The flooding caused by an unprecedented late winter rainfall and snowfall, now melting, across the Central Valley has made continued incarceration in these prisons life-threatening. It’s time to not only evacuate these prisoners, but to close these two prisons, which have a history of medical neglect, torture, and human rights abuses.
The California Department of Corrections and Rehabilitation is notorious for its refusal to evacuate prisoners facing life-threatening climate catastrophes or other dangers. Just two years ago, during a particularly dangerous season of fires, prisoners at several California prisons were subjected to hazardous and unhealthy air quality, and high temperatures in their cells.
The CDCR refused to even consider evacuating prisoners at any of those prisons, including incarcerated people at the California Medical Facility at Vacaville, most of whom are elderly and immunocompromised.
Prisoners face dangerous climate disasters
Right now the most dire situation is faced by prisoners at both Corcoran prisons. CSP-COR and SATF-CSP were opened in 1988 and 1997, respectively. Construction began on CSP-COR in 1986, just three years after the last period of serious flooding in Corcoran in 1983. There is nothing in place to prevent a serious climate catastrophe in that town. (Truthout, April 14).

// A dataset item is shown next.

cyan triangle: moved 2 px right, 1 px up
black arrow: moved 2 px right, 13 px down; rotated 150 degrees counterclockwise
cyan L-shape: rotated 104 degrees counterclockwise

CSP-Corcoran contains a Security Housing Unit (SHU), commonly known as solitary confinement, that is infamous for its decades of torture and violence against prisoners housed there. However, prisoners in the general population have also been victims of medical neglect and violence perpetrated by prison guards. In 1998, eight prison guards were found guilty of serious civil rights violations and abuse — which led to the murder of a prisoner.
CSP-COR was one of the prisons where guards set up fights in the prison yard between rival prisoner groupings and then opened fire during these altercations, killing and injuring many prisoners. These came to be known as “gladiator fights,” which from 1989 to 1994 caused the death of seven prisoners and injured 43 others.
California Prison Focus, an Oakland-based prison abolition group, issued a report condemning the conditions at CSP-COR and documenting abuse from 2002 to 2004, particularly for those incarcerated in the prison’s SHU.
And now, with the once dry Tulare Lake flooding its banks and more water cascading down from the Sierras, the incarcerated populations of both Corcoran prisons are facing life-threatening climate disasters. This crisis not only calls for an immediate evacuation of both prisons but the closure of these torture chambers once and for all.
Judy Greenspan was a member of California Prison Focus and visited prisoners in the Security Housing Unit at CSP-Corcoran.